ABOUT THIS EXERCISE
Copy the data exactly as it appears, and do not include any pictures.
----
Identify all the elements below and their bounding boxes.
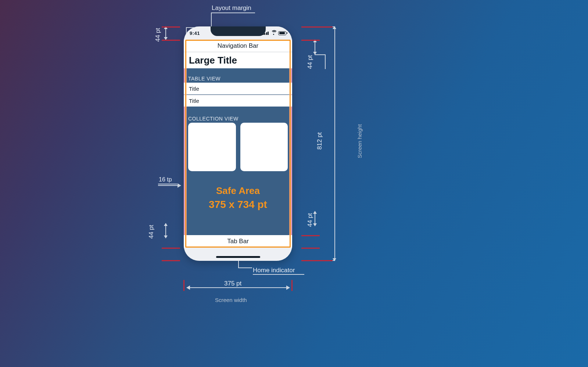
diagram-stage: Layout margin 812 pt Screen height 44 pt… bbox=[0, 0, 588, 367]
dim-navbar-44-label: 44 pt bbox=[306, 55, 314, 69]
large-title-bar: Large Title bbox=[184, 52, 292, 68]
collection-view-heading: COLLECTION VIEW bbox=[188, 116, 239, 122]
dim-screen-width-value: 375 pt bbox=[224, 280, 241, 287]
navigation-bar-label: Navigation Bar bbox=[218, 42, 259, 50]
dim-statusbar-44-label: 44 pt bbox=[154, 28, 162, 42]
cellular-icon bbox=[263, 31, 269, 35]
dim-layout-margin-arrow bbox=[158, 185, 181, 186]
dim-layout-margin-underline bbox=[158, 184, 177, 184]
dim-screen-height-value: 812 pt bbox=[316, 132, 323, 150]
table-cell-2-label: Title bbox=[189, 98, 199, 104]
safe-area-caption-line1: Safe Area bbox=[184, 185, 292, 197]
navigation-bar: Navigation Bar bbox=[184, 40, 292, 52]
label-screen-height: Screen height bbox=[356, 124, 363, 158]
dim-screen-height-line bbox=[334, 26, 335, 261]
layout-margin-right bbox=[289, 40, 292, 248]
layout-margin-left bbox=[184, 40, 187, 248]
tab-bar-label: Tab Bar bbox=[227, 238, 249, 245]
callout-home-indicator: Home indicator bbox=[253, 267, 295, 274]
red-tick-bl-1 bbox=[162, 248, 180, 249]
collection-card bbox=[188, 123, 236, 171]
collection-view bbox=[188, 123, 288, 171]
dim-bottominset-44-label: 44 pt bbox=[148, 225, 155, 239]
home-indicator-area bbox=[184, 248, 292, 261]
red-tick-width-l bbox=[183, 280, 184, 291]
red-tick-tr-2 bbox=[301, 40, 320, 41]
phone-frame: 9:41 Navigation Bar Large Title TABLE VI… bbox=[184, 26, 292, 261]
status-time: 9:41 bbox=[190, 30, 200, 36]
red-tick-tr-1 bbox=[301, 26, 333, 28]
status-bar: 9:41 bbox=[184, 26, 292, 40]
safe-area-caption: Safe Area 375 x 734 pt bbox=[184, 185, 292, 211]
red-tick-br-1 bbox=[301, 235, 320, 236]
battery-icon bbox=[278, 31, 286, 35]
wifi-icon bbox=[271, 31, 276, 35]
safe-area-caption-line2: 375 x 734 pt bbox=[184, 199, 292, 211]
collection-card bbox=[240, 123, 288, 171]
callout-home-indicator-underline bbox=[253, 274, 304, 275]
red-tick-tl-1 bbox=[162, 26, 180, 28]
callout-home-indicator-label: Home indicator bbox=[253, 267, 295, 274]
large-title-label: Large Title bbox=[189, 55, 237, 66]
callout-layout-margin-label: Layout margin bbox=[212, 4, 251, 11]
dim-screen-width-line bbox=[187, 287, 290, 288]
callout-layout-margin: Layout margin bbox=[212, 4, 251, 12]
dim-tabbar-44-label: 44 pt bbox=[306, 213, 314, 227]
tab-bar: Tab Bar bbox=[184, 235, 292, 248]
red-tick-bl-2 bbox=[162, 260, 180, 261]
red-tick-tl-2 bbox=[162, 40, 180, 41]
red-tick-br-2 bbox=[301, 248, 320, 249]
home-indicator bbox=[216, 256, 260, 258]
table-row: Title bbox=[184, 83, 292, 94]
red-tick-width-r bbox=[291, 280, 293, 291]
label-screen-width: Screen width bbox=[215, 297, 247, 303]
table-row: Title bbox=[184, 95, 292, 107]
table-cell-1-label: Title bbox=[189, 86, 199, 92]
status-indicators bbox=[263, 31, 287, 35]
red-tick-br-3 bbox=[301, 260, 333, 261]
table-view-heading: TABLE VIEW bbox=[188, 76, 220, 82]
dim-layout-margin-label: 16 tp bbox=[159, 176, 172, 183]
----
WRITTEN RESPONSE
Identify all the elements below and their bounding boxes.
diagram-stage: Layout margin 812 pt Screen height 44 pt… bbox=[0, 0, 588, 367]
dim-navbar-44-label: 44 pt bbox=[306, 55, 314, 69]
large-title-bar: Large Title bbox=[184, 52, 292, 68]
collection-view-heading: COLLECTION VIEW bbox=[188, 116, 239, 122]
dim-screen-width-value: 375 pt bbox=[224, 280, 241, 287]
navigation-bar-label: Navigation Bar bbox=[218, 42, 259, 50]
dim-statusbar-44-label: 44 pt bbox=[154, 28, 162, 42]
cellular-icon bbox=[263, 31, 269, 35]
dim-layout-margin-arrow bbox=[158, 185, 181, 186]
dim-layout-margin-underline bbox=[158, 184, 177, 184]
dim-screen-height-value: 812 pt bbox=[316, 132, 323, 150]
table-cell-2-label: Title bbox=[189, 98, 199, 104]
safe-area-caption-line1: Safe Area bbox=[184, 185, 292, 197]
navigation-bar: Navigation Bar bbox=[184, 40, 292, 52]
label-screen-height: Screen height bbox=[356, 124, 363, 158]
dim-screen-height-line bbox=[334, 26, 335, 261]
layout-margin-right bbox=[289, 40, 292, 248]
layout-margin-left bbox=[184, 40, 187, 248]
tab-bar-label: Tab Bar bbox=[227, 238, 249, 245]
callout-home-indicator: Home indicator bbox=[253, 267, 295, 274]
red-tick-bl-1 bbox=[162, 248, 180, 249]
collection-card bbox=[188, 123, 236, 171]
collection-view bbox=[188, 123, 288, 171]
dim-bottominset-44-label: 44 pt bbox=[148, 225, 155, 239]
home-indicator-area bbox=[184, 248, 292, 261]
red-tick-width-l bbox=[183, 280, 184, 291]
red-tick-tr-2 bbox=[301, 40, 320, 41]
phone-frame: 9:41 Navigation Bar Large Title TABLE VI… bbox=[184, 26, 292, 261]
status-time: 9:41 bbox=[190, 30, 200, 36]
red-tick-tr-1 bbox=[301, 26, 333, 28]
status-bar: 9:41 bbox=[184, 26, 292, 40]
safe-area-caption: Safe Area 375 x 734 pt bbox=[184, 185, 292, 211]
red-tick-br-1 bbox=[301, 235, 320, 236]
battery-icon bbox=[278, 31, 286, 35]
wifi-icon bbox=[271, 31, 276, 35]
safe-area-caption-line2: 375 x 734 pt bbox=[184, 199, 292, 211]
collection-card bbox=[240, 123, 288, 171]
callout-home-indicator-underline bbox=[253, 274, 304, 275]
red-tick-tl-1 bbox=[162, 26, 180, 28]
callout-home-indicator-label: Home indicator bbox=[253, 267, 295, 274]
large-title-label: Large Title bbox=[189, 55, 237, 66]
callout-layout-margin-label: Layout margin bbox=[212, 4, 251, 11]
dim-screen-width-line bbox=[187, 287, 290, 288]
callout-layout-margin: Layout margin bbox=[212, 4, 251, 12]
dim-tabbar-44-label: 44 pt bbox=[306, 213, 314, 227]
tab-bar: Tab Bar bbox=[184, 235, 292, 248]
red-tick-bl-2 bbox=[162, 260, 180, 261]
red-tick-tl-2 bbox=[162, 40, 180, 41]
red-tick-br-2 bbox=[301, 248, 320, 249]
home-indicator bbox=[216, 256, 260, 258]
table-row: Title bbox=[184, 83, 292, 94]
red-tick-width-r bbox=[291, 280, 293, 291]
label-screen-width: Screen width bbox=[215, 297, 247, 303]
table-row: Title bbox=[184, 95, 292, 107]
table-cell-1-label: Title bbox=[189, 86, 199, 92]
status-indicators bbox=[263, 31, 287, 35]
red-tick-br-3 bbox=[301, 260, 333, 261]
table-view-heading: TABLE VIEW bbox=[188, 76, 220, 82]
dim-layout-margin-label: 16 tp bbox=[159, 176, 172, 183]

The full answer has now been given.